*** Records for the exercise Section Begins ***

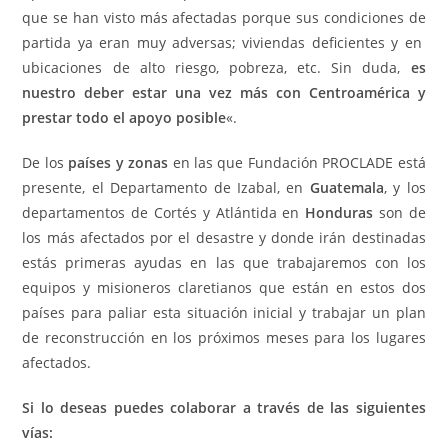
que se han visto más afectadas porque sus condiciones de
partida ya eran muy adversas; viviendas deficientes y en
ubicaciones de alto riesgo, pobreza, etc. Sin duda,
es
nuestro deber estar una vez más con Centroamérica y
prestar todo el apoyo posible
«.
De los
países y zonas
en las que Fundación PROCLADE está
presente, el Departamento de Izabal, en
Guatemala
, y los
departamentos de Cortés y Atlántida en
Honduras
son de
los más afectados por el desastre y donde irán destinadas
estás primeras ayudas en las que trabajaremos con los
equipos y misioneros claretianos que están en estos dos
países para paliar esta situación inicial y trabajar un plan
de reconstrucción en los próximos meses para los lugares
afectados.
Si lo deseas puedes colaborar a través de las siguientes
vías:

*** Records for the exercise Section Ends ***

* What you are asked to do
When you give the entries again, keep them exact and omit any picture they contain.

* Reply to the task
que se han visto más afectadas porque sus condiciones de
partida ya eran muy adversas; viviendas deficientes y en
ubicaciones de alto riesgo, pobreza, etc. Sin duda,
es
nuestro deber estar una vez más con Centroamérica y
prestar todo el apoyo posible
«.
De los
países y zonas
en las que Fundación PROCLADE está
presente, el Departamento de Izabal, en
Guatemala
, y los
departamentos de Cortés y Atlántida en
Honduras
son de
los más afectados por el desastre y donde irán destinadas
estás primeras ayudas en las que trabajaremos con los
equipos y misioneros claretianos que están en estos dos
países para paliar esta situación inicial y trabajar un plan
de reconstrucción en los próximos meses para los lugares
afectados.
Si lo deseas puedes colaborar a través de las siguientes
vías:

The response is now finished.